Copier paper is handy to practice on. It's nice and smooth, cheap and readily available. For something with a little more finesse, choose a 300gsm+, creamy-coloured inkjet paper.
For beginners, smudging is almost inevitable with coated papers (eg ‘photo’ paper), so steer well clear of these. Coloured papers can be hard to work with, too. If you want to be able to read what you've printed, choose nothing darker than a pastel shade.
Whatever you're printing, use a paper that's considerably lighter in shade than the ink. Printing a pale colour on dark paper is something you can experiment with when you're more confident (white ink is the hardest to get right, it rolls and spreads out in an odd way).
Handmade papers have a textured surface which can make text unreadable, although the finer quality ones can be used for things like woodcuts and woodletter, so long as you're happy with a textural finish.
Are There Special Letterpress Papers?
There is a revolution that has happened, towards the end of the last century, in the commercial printing industry which you'll need to understand. In essence, Letterpress technology has been replaced by offset-lithography (itself soon to face a final battle with various versions of digital imaging).
The paper industry has had to modify its products to suit.
Back in the days of letterpress, the need was for a sheet that took kindly to localised areas of pressure, as each letter or piece of image was pressed hard onto – and into – the sheet.
Paper was made with effectively two good surfaces (although, mostly, the two sides didn't quite match in smoothness) and with a relatively open, internal micro-structure of fibres holding those two surfaces somewhat apart — like a sort of sandwich. You had a rather bulky sheet, with quite a bit of compressibility. Water content, remaining from manufacture, was of relatively little importance (within limits!).
Offset-litho (and also gravure, a printing method used for long runs) needed smoother surfaces and they had no need to cope with small areas of compression; just a desperate need to control water content precisely. Getting control of remnent water content was very difficult indeed. The porous centre in letterpress sheets, which held a good deal of moisture, had to be eliminated.
The struggle to control water content continued over a number of years, whilst smoothness improved, and vast amounts of paper were wasted as the craftsmen struggled with paper too damp or too dry.
Today we have a situation where the big mills mostly make thin, smooth, hard sheets for commercial printers, with few exceptions. These sheets, especially in the lighter weights, will show impression on the back of any but the most carefully made-ready letterpress formes.

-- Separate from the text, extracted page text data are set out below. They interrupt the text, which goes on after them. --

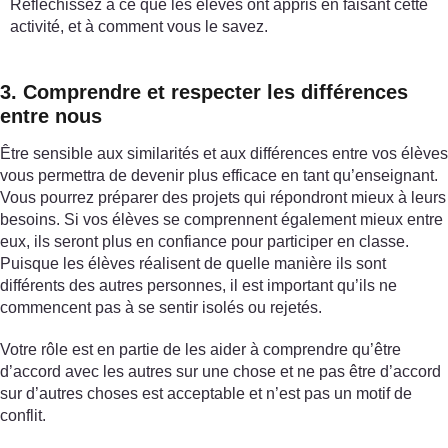
Réfléchissez à ce que les élèves ont appris en faisant cette
activité, et à comment vous le savez.
3. Comprendre et respecter les différences
entre nous
Être sensible aux similarités et aux différences entre vos élèves
vous permettra de devenir plus efficace en tant qu’enseignant.
Vous pourrez préparer des projets qui répondront mieux à leurs
besoins. Si vos élèves se comprennent également mieux entre
eux, ils seront plus en confiance pour participer en classe.
Puisque les élèves réalisent de quelle manière ils sont
différents des autres personnes, il est important qu’ils ne
commencent pas à se sentir isolés ou rejetés.
Votre rôle est en partie de les aider à comprendre qu’être
d’accord avec les autres sur une chose et ne pas être d’accord
sur d’autres choses est acceptable et n’est pas un motif de
conflit.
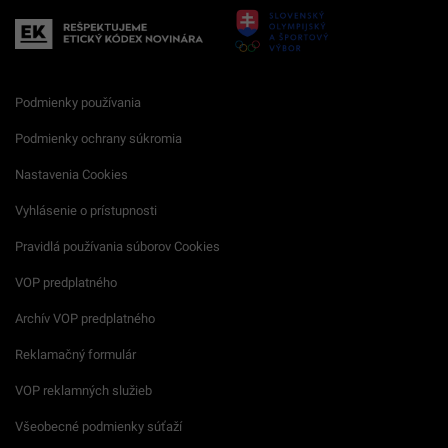
Podmienky používania
Podmienky ochrany súkromia
Nastavenia Cookies
Vyhlásenie o prístupnosti
Pravidlá používania súborov Cookies
VOP predplatného
Archív VOP predplatného
Reklamačný formulár
VOP reklamných služieb
Všeobecné podmienky súťaží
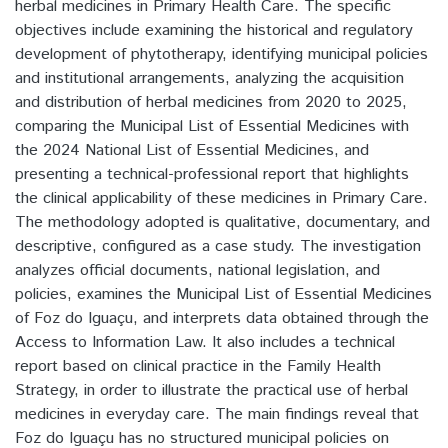
herbal medicines in Primary Health Care. The specific
objectives include examining the historical and regulatory
development of phytotherapy, identifying municipal policies
and institutional arrangements, analyzing the acquisition
and distribution of herbal medicines from 2020 to 2025,
comparing the Municipal List of Essential Medicines with
the 2024 National List of Essential Medicines, and
presenting a technical-professional report that highlights
the clinical applicability of these medicines in Primary Care.
The methodology adopted is qualitative, documentary, and
descriptive, configured as a case study. The investigation
analyzes official documents, national legislation, and
policies, examines the Municipal List of Essential Medicines
of Foz do Iguaçu, and interprets data obtained through the
Access to Information Law. It also includes a technical
report based on clinical practice in the Family Health
Strategy, in order to illustrate the practical use of herbal
medicines in everyday care. The main findings reveal that
Foz do Iguaçu has no structured municipal policies on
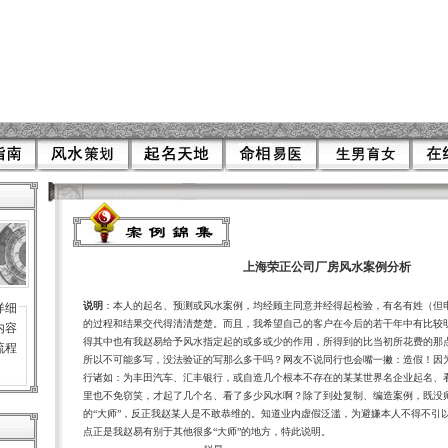
上海荣正公司厂房风水案例分析
说明
：本人的起名、预测或风水案例
，均经顾主同意并经得起检验，有名有姓（但
详细
的过程和结果交代得清清楚楚。而且，我希望自己的客户在今后的若干年中有比较
内容
得其中也有我赵易给予风水指定起的或多或少的作用，所得到的比当初所花费的那
流程
所以不可能多写，没法验证的写那么多干吗？网友不说同行也会嘴一撇：造假！因
行诸如：为丰田汽车、汇丰银行，或自造几个根本不存在的某某世界名企业起名、
里也不免窃笑，才起了几个名、看了多少风水啊？除了到处复制、编造案例，既没
的“大师”，反正我赵某人是不敢恭维的。知道业内虚假泛滥，为避嫌本人不得不引
点正是我赵易有别于其他很多“大师”的地方，特此说明。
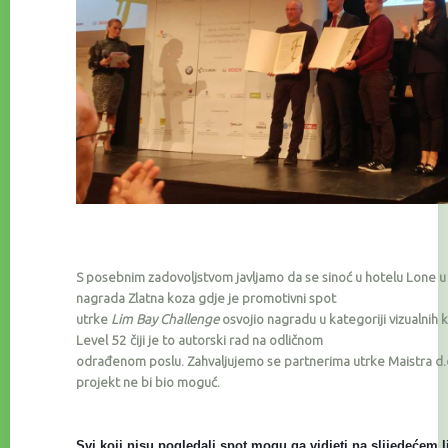
S posebnim zadovoljstvom javljamo da se sinoć u hotelu Lone u 
nagrada Zlatna koza gdje je promotivni spot
utrke
Lim Bay Challenge
osvojio nagradu u kategoriji vizualnih k
Level 52 čiji je to autorski rad na odličnom
odrađenom poslu. Zahvaljujemo se partnerima
utrke Maistra d.
projekt ne bi bio moguć.
Svi koji nisu pogledali spot mogu ga vidjeti na slijedećem l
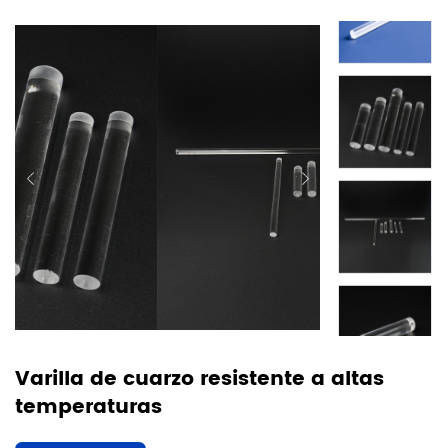
Varilla de cuarzo resistente a altas
temperaturas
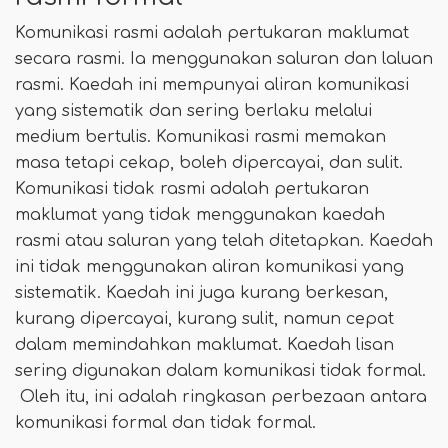
Komunikasi rasmi adalah pertukaran maklumat
secara rasmi. Ia menggunakan saluran dan laluan
rasmi. Kaedah ini mempunyai aliran komunikasi
yang sistematik dan sering berlaku melalui
medium bertulis. Komunikasi rasmi memakan
masa tetapi cekap, boleh dipercayai, dan sulit.
Komunikasi tidak rasmi adalah pertukaran
maklumat yang tidak menggunakan kaedah
rasmi atau saluran yang telah ditetapkan. Kaedah
ini tidak menggunakan aliran komunikasi yang
sistematik. Kaedah ini juga kurang berkesan,
kurang dipercayai, kurang sulit, namun cepat
dalam memindahkan maklumat. Kaedah lisan
sering digunakan dalam komunikasi tidak formal.
Oleh itu, ini adalah ringkasan perbezaan antara
komunikasi formal dan tidak formal.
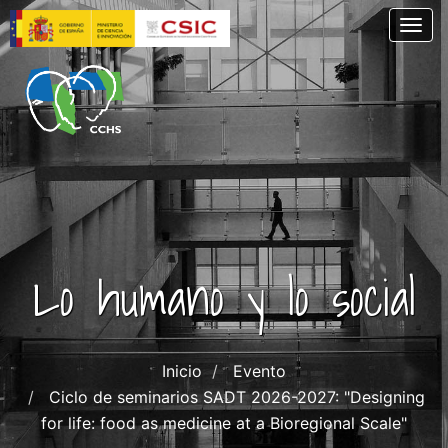
Pasar
Togg
al
contenido
principal
Lo humano y lo social
Inicio
Evento
Ciclo de seminarios SADT 2026-2027: "Designing
for life: food as medicine at a Bioregional Scale"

There are of course the small, specialist mills – supplying the art and print-making trade – and some of these still make sheets that really do suit letterpress. The small amounts produced are necessarily expensive per sheet, but working with them is a revelation and a pleasure. John Purcell Fine Papers Ltd are a principal merchant in this sort of sheet, and generally most helpful. There are one or two bigger mills in the UK that still make sheets for book printers that we can usefully use. Tullis Russell is one, but you have to buy their sheets in large size (450 x 640mm) 500 sheet packs at commensurate cost. Their ‘Mellotex’ range in the heavier weights is particularly recommended.
For illustration, loading and sizing of the paper are both relevant to some of the art processes, and we recommend talking to your paper merchant about that (or Lawrence's).